§ Supplied data
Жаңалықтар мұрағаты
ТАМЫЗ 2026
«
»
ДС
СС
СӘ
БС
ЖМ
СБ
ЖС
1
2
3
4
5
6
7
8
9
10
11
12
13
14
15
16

§ What to work on
Line by line, return the whole listing without a single difference.

§ Response to the exercise
Жаңалықтар мұрағаты
ТАМЫЗ 2026
«
»
ДС
СС
СӘ
БС
ЖМ
СБ
ЖС
1
2
3
4
5
6
7
8
9
10
11
12
13
14
15
16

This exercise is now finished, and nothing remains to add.